# YOUR GOAL:
Starting at the line holding "Jamaica Secret Falls" and finishing at the line holding "Harmony events", transcribe the material exactly, keeping both ends but no pictures.

# RAW DATA:
* * * *
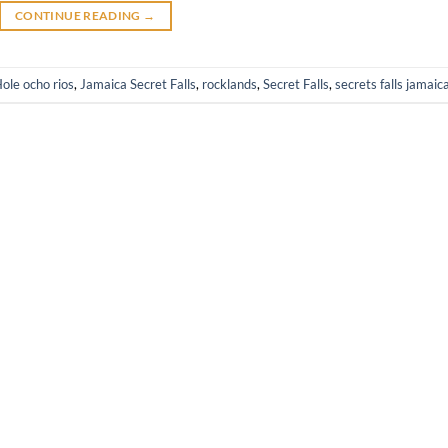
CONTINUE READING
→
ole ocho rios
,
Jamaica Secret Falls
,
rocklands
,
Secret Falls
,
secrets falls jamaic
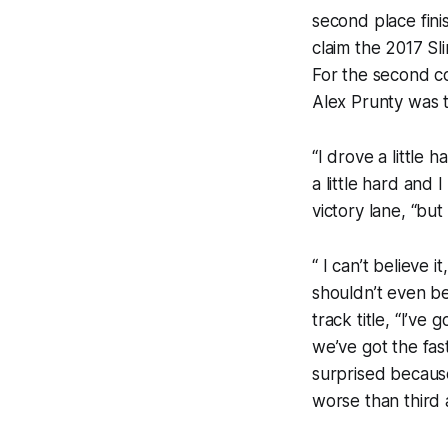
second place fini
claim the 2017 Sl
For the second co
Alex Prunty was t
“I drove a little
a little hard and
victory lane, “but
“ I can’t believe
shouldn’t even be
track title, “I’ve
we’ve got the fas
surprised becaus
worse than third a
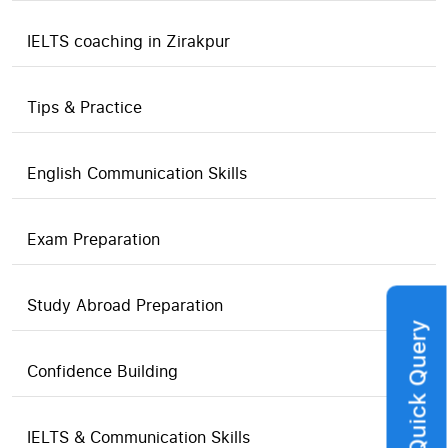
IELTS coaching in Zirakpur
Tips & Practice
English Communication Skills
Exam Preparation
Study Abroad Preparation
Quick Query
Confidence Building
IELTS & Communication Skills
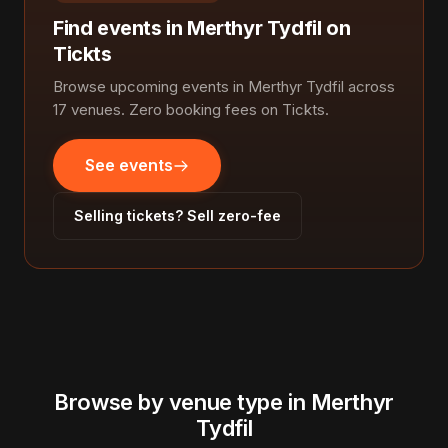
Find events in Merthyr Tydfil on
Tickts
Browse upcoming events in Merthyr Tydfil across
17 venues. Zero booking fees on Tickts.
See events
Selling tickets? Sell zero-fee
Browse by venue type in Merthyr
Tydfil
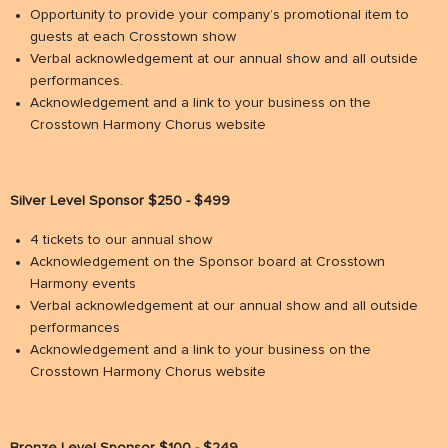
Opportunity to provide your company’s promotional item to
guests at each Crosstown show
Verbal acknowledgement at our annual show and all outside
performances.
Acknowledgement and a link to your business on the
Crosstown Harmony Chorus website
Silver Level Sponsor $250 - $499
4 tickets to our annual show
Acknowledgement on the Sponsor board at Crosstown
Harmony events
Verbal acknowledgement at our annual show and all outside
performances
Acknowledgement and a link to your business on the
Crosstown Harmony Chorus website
* * * *
# FINISHED EXERCISE:
Jamaica Secret Falls
,
rocklands
,
Secret Falls
,
secrets falls jamaic
second place fini
claim the 2017 Sl
For the second co
Alex Prunty was t
“I drove a little
a little hard and
victory lane, “but
“ I can’t believe
shouldn’t even be
track title, “I’ve
we’ve got the fas
surprised becaus
worse than third a
IELTS coaching in Zirakpur
Tips & Practice
English Communication Skills
Exam Preparation
Study Abroad Preparation
Quick Query
Confidence Building
IELTS & Communication Skills
Find events in Merthyr Tydfil on
Tickts
Browse upcoming events in Merthyr Tydfil across
17 venues. Zero booking fees on Tickts.
See events
Selling tickets? Sell zero-fee
Browse by venue type in Merthyr
Tydfil
Opportunity to provide your company’s promotional item to
guests at each Crosstown show
Verbal acknowledgement at our annual show and all outside
performances.
Acknowledgement and a link to your business on the
Crosstown Harmony Chorus website
Silver Level Sponsor $250 - $499
4 tickets to our annual show
Acknowledgement on the Sponsor board at Crosstown
Harmony events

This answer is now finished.